Segment Start: INPUT

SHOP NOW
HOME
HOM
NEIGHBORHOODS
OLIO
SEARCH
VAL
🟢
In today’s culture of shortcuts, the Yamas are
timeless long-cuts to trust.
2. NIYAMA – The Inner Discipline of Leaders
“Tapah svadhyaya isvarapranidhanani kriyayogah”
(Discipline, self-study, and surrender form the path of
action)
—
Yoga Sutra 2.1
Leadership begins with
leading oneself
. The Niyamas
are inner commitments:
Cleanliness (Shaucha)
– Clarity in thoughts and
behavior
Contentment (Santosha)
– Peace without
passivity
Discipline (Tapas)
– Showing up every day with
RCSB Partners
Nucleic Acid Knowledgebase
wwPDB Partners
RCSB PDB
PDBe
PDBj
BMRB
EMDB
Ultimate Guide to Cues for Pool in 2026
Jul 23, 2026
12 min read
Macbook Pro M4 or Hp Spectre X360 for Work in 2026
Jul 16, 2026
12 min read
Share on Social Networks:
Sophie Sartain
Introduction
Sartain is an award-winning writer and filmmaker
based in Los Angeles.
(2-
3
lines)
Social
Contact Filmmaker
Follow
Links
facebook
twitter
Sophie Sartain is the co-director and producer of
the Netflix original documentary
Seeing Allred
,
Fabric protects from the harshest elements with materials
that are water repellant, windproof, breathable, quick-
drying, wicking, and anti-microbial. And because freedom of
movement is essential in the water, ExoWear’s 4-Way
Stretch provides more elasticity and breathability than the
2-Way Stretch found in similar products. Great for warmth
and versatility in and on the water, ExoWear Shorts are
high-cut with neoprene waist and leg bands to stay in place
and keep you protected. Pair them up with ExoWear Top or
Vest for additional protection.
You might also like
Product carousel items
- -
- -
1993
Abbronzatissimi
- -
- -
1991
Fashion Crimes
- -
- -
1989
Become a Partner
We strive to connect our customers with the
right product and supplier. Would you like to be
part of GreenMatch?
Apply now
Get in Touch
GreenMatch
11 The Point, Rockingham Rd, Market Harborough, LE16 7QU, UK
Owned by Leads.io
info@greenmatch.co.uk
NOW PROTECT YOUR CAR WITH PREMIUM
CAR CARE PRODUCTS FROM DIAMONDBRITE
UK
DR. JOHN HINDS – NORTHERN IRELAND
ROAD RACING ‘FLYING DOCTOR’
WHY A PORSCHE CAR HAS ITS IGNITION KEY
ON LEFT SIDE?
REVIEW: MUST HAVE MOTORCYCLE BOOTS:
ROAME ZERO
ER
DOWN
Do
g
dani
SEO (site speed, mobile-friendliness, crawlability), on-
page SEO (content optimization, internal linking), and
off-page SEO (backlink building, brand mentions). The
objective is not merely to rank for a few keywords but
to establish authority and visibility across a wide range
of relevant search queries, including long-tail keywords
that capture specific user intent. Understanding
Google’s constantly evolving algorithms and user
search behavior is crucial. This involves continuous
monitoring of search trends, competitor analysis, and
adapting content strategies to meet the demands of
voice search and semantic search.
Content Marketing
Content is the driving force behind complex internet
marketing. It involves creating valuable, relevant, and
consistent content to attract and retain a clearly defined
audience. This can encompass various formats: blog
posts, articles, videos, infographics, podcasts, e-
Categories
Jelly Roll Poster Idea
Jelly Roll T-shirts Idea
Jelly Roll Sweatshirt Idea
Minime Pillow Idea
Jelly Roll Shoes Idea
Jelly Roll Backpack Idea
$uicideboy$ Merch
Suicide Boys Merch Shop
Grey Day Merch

Segment End: INPUT

TASK BRIEF
In the records above, find the lines containing "Merch" and copy them.

REPLY
$uicideboy$ Merch
Suicide Boys Merch Shop
Grey Day Merch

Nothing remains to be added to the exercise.